# Activity
Please state how many lines of the records hold the string "create", giving nothing but the number.

>>

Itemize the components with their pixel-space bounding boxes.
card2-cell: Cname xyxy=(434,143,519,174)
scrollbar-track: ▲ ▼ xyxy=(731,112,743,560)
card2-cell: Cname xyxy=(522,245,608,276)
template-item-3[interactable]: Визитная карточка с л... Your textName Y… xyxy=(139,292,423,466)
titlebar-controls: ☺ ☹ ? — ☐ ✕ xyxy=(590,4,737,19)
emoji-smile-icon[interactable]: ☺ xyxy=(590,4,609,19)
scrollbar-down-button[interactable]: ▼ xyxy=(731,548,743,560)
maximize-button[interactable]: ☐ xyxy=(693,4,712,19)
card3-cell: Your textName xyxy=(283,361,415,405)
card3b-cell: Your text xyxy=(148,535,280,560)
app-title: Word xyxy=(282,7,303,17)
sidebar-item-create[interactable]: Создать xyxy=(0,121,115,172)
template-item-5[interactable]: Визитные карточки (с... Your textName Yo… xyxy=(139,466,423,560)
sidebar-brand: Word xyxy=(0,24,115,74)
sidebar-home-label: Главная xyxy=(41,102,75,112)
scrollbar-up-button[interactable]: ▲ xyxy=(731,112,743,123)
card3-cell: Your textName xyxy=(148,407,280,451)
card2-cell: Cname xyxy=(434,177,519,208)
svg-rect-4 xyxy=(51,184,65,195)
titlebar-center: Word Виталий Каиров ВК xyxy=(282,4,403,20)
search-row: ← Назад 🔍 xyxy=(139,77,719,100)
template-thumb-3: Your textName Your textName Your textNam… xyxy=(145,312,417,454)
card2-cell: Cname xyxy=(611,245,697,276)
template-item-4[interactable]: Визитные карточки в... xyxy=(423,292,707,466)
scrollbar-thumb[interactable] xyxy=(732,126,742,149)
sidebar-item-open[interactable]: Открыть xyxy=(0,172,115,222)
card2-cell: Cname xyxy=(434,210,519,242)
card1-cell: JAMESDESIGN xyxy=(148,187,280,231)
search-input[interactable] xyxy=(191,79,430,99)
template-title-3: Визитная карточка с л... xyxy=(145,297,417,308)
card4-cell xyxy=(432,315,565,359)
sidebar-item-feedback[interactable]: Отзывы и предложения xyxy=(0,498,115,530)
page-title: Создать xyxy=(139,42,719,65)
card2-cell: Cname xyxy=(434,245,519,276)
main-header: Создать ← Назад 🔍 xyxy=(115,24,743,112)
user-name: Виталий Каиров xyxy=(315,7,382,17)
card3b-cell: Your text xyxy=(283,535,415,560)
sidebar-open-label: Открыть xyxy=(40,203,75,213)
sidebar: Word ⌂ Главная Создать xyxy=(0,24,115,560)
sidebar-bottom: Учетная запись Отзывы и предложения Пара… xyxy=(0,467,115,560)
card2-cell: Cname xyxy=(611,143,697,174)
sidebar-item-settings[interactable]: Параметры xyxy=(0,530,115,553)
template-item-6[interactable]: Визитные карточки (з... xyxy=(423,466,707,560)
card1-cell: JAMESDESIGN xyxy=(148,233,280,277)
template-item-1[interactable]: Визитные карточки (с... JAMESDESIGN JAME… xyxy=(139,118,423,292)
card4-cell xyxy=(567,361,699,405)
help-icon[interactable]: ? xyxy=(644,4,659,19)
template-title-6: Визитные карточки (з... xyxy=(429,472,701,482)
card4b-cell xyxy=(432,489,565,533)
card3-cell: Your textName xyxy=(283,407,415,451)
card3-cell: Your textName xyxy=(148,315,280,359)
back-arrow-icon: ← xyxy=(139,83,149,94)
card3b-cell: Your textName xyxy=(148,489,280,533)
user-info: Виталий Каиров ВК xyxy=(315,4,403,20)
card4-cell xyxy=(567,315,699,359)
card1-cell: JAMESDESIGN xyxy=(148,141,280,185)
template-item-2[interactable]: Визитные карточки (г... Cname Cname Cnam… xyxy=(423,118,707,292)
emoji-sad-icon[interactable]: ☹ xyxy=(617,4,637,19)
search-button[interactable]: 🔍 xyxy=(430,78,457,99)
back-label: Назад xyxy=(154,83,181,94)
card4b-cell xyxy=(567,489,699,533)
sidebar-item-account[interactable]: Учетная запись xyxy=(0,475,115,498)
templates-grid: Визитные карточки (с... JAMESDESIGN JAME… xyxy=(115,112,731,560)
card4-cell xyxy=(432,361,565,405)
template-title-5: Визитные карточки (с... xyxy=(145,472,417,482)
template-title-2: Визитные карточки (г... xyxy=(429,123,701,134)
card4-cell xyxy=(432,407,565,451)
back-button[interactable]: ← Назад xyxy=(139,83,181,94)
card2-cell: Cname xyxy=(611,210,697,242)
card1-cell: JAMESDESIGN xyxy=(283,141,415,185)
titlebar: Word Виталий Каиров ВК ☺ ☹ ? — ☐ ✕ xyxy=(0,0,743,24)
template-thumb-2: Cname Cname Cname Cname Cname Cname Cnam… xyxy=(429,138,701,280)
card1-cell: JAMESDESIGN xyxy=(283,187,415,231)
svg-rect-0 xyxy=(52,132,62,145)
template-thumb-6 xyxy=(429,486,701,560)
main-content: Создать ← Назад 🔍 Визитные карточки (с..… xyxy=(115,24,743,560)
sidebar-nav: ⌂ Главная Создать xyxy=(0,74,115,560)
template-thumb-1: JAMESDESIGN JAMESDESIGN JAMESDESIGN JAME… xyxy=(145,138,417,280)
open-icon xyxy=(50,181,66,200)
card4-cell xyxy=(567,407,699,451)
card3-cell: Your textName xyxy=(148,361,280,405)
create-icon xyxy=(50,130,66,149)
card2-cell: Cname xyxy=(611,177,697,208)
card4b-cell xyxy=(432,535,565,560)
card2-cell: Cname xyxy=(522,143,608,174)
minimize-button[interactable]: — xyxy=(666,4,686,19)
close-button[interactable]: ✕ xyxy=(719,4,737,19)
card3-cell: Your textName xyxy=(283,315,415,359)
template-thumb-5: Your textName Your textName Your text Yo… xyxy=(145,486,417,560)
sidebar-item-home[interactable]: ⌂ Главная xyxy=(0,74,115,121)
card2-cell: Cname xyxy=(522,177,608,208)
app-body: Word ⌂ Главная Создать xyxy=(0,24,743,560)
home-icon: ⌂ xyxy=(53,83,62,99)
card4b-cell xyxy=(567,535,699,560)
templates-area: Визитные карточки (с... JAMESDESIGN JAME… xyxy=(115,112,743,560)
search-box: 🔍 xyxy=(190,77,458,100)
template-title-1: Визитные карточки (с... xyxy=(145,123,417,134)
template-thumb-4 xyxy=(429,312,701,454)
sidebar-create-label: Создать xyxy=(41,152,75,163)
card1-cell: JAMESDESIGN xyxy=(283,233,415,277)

<<

# Result
3